Know the difference between writing and editing
This one I couldn't agree with more, and it's a distinction I made long ago. Don't edit while you write. This is along the same lines as the last one. It can be bad the first time around. If let yourself go back and edit before the draft is finished you could get caught up in the details. Details are the leading cause of books getting shelved before the first draft is even finished. Know when you're writing, and know when you're editing.
Use every minute
If you know that you're going to have ten minutes to write, don't spend eight of those figuring out what the hell you're going to be writing about. Think about it when you can't be writing. When you're caught in traffic, or sitting at the hair dressers, spend that time considering what you could be writing next. It will save you time, and who knows what you can get done in those ten minutes.
Set goals for yourself - and stick to them
Don't let yourself pick some arbitrary date. If you make a goal, you accomplish that goal. Simple as that. I know, I know, I'm guilty of this one too. My deadlines and goals blow by and I end up wondering what the hell just happened. But I'm working on it, and I think it will definitely help my productivity once I figure it out.

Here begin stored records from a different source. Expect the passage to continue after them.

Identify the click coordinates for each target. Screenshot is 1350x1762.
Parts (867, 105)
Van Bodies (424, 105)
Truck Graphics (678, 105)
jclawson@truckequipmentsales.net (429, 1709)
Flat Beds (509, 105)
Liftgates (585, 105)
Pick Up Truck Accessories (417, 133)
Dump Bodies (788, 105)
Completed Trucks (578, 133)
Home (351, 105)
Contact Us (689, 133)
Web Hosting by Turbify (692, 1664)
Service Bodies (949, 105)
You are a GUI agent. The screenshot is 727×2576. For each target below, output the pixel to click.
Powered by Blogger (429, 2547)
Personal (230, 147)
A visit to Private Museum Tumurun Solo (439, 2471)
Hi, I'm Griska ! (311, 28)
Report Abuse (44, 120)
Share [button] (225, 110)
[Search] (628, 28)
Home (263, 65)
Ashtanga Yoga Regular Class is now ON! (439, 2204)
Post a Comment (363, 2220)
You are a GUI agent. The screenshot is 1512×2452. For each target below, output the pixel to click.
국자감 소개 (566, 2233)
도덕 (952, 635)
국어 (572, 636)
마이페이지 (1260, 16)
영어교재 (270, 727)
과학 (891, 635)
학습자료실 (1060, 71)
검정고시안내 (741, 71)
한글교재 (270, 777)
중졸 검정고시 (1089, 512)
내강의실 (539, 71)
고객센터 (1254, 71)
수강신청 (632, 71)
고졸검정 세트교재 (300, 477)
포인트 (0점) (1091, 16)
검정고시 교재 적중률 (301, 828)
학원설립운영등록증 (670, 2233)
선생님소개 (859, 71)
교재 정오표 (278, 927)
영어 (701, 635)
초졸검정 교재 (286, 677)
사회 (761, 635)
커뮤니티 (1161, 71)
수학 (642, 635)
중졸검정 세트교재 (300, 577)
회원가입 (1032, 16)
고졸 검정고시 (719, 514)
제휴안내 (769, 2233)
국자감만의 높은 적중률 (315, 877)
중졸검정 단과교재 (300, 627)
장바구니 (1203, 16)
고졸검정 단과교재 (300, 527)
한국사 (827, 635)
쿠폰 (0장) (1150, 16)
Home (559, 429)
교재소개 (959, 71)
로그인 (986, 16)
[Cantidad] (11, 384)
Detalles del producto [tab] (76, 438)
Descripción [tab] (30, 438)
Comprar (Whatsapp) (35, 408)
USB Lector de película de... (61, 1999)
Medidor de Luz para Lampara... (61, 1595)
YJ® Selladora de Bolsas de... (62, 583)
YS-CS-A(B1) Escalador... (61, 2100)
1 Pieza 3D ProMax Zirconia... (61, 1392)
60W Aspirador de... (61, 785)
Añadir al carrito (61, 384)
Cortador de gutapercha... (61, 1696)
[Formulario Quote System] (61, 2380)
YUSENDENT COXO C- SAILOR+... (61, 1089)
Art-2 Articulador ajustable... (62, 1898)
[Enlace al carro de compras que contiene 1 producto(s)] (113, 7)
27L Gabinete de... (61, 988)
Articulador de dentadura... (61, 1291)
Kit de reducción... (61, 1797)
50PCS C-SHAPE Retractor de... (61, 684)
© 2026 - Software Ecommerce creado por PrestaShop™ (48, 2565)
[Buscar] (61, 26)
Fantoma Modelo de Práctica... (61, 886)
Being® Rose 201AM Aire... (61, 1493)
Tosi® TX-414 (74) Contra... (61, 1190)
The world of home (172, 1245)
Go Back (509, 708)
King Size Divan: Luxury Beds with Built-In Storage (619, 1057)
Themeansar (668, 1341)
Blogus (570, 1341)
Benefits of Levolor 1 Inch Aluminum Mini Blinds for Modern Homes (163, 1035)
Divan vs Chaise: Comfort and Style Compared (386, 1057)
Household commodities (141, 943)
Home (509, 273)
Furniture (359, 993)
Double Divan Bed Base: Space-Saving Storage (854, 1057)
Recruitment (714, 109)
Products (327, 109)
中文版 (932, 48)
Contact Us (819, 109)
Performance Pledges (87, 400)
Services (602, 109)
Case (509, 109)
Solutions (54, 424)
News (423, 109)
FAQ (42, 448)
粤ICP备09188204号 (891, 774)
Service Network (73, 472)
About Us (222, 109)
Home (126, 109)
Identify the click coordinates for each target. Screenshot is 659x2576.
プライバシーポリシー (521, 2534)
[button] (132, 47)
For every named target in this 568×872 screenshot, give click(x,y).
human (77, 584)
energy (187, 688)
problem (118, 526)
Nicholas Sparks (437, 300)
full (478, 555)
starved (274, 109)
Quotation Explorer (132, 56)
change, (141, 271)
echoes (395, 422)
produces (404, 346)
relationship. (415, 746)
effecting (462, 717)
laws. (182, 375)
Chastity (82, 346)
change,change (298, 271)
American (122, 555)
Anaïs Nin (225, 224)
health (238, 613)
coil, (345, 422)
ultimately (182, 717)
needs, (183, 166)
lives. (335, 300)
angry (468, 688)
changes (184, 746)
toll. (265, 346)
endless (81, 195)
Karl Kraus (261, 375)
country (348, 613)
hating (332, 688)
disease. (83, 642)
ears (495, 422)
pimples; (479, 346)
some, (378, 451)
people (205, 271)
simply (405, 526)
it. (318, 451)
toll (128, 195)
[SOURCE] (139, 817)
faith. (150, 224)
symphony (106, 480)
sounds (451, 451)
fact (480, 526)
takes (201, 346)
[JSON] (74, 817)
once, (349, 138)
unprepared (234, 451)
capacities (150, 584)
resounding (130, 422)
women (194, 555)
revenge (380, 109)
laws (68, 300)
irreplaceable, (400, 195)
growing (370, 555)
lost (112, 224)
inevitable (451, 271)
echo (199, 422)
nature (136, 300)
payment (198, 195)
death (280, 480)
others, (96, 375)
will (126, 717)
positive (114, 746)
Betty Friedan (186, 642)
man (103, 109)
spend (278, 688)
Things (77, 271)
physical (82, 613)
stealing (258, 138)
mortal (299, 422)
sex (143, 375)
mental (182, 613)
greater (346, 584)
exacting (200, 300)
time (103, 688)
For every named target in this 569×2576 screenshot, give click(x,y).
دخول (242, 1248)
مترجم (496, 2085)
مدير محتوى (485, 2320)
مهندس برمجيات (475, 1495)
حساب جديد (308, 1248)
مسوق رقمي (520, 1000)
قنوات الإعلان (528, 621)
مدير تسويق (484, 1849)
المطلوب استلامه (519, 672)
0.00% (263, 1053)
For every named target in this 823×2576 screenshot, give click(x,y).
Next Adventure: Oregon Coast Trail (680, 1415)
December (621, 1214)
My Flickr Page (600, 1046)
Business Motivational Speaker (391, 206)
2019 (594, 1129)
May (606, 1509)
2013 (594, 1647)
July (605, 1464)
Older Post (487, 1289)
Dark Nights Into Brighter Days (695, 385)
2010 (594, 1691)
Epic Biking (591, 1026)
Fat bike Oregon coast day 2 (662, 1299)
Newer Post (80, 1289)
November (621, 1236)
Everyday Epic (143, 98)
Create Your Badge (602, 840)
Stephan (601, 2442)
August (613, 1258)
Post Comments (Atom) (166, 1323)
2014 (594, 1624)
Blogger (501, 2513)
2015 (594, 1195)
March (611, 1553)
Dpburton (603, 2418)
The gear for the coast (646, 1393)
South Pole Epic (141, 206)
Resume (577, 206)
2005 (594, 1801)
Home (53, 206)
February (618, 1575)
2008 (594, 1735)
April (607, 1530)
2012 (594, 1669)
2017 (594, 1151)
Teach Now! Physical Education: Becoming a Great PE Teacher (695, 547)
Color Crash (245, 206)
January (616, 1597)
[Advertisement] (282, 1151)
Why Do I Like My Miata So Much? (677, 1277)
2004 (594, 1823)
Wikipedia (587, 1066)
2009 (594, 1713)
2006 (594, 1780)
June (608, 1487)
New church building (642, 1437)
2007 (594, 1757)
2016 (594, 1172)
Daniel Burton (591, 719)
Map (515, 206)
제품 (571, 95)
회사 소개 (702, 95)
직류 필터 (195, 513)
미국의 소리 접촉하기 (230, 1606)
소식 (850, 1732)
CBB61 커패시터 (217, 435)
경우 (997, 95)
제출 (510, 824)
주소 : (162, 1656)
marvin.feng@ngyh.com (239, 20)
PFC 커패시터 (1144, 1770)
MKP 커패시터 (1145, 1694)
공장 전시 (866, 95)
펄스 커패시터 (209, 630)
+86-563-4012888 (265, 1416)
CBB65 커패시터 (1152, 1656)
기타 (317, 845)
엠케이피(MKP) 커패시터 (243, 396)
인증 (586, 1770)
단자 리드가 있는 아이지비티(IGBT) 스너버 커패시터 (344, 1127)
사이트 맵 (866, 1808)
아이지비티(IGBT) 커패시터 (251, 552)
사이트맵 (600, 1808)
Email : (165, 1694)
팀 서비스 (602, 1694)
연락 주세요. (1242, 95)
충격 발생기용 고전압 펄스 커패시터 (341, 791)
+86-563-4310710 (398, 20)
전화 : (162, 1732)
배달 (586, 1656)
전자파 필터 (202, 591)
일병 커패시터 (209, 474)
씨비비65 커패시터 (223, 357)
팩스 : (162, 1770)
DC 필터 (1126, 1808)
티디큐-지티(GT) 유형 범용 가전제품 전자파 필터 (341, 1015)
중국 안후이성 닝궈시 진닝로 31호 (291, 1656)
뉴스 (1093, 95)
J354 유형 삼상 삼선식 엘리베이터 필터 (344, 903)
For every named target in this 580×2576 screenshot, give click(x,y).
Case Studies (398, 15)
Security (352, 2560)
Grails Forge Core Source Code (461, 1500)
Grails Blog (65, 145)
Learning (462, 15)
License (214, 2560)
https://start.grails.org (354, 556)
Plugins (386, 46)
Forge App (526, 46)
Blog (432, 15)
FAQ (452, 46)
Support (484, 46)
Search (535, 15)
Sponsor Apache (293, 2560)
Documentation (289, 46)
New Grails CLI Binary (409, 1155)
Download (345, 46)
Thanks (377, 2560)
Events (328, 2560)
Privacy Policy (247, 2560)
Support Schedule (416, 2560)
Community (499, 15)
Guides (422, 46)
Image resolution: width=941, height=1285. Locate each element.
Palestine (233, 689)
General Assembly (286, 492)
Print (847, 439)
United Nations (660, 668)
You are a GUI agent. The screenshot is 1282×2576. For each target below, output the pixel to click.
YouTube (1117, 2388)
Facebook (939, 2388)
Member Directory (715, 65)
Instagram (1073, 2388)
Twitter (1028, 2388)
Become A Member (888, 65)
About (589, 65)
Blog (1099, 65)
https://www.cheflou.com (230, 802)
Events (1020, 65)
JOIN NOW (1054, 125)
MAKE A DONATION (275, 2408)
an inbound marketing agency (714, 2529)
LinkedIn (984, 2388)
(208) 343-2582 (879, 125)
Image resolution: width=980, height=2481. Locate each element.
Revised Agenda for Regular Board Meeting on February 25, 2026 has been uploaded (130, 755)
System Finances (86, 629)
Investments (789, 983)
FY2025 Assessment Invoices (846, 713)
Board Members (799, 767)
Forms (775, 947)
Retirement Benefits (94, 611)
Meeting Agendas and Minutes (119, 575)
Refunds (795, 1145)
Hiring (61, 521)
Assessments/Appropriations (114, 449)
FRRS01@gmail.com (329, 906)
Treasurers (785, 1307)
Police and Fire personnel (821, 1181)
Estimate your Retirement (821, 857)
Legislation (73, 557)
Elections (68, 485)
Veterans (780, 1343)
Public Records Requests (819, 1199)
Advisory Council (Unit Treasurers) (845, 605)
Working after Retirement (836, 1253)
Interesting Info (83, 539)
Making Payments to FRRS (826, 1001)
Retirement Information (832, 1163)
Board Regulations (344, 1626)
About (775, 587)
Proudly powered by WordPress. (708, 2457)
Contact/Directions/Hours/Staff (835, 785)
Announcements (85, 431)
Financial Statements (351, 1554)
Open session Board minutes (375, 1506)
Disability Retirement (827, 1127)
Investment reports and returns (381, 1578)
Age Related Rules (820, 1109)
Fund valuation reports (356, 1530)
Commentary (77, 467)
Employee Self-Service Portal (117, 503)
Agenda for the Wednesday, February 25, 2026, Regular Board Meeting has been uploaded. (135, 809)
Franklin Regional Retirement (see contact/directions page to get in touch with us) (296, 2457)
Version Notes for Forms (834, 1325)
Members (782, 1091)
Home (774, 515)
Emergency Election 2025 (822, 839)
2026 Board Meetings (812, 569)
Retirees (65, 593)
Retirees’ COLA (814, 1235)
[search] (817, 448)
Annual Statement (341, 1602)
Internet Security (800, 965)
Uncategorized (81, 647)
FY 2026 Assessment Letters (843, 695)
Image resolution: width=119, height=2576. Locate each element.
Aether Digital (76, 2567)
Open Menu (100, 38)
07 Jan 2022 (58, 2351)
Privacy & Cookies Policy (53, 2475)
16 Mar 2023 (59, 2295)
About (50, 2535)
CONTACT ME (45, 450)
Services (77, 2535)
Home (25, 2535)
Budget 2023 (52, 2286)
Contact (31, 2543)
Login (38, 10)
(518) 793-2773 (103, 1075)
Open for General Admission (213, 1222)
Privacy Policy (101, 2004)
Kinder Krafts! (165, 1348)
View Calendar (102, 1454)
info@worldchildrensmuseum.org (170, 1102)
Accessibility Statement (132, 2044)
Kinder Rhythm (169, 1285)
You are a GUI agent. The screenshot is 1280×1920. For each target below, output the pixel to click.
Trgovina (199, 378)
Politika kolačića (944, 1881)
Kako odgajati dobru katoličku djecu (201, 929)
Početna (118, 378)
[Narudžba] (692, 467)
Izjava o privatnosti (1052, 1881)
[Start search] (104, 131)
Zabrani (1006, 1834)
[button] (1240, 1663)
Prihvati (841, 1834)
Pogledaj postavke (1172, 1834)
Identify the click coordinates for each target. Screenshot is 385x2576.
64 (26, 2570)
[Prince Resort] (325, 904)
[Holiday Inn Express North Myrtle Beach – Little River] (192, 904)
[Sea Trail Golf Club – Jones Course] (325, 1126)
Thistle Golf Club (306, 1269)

Work on different projects at the same time
This one I can definitely do. All you have to do is look at the corner of the page and you'll see my different projects. Unfortunately this one isn't one that everyone can do. Some people are consumed by one project and can't stop until they finish it. Just like anything with writing, these are just tips to be taken with your own process. Don't let yourself feel confined.
Create your best writing environment
Set up your work space well. Make it somewhere that you can work. Don't think that you can set up shop wherever you want and everything will work out, because the truth is that there aren't a lot of writers out there that can do that. Get to know yourself, and tailor your workspace to what works best for you.
Think outside the keyboard
When he first told us about this one, I was really iffy about it. Of course, that might be because he equated it with dictating. I cannot dictate. Trust me on this one. I barely manage to string a sentence together while talking. Somehow my typing seems much closer connected to my brain. Then I started really thinking about my process. All of my planning is done in a notebook, and it definitely helps. If your frustrated at the keyboard, take a break.
If you're stuck, get out in the world and look around you. Do some people watching. Try the bus, or a coffee shop. Become a sponge and use what you see!
Know when to stop
You have to finish eventually. I don't even just mean the first draft, either. You have to find a point when you're willing to stop. Or even just give up and realize that it will never be perfect. Every single writer out there wants to continue editing their work even after it's published. If you never finish, you can never get it out there. Simple as that.
Well, those are all of them. I adored the panel, and I hope that you find some use for it. I like to think I'm pretty productive already, but I think that I can still improve. Which means that I will be taking these tips to heart and doing what I can to become prolific.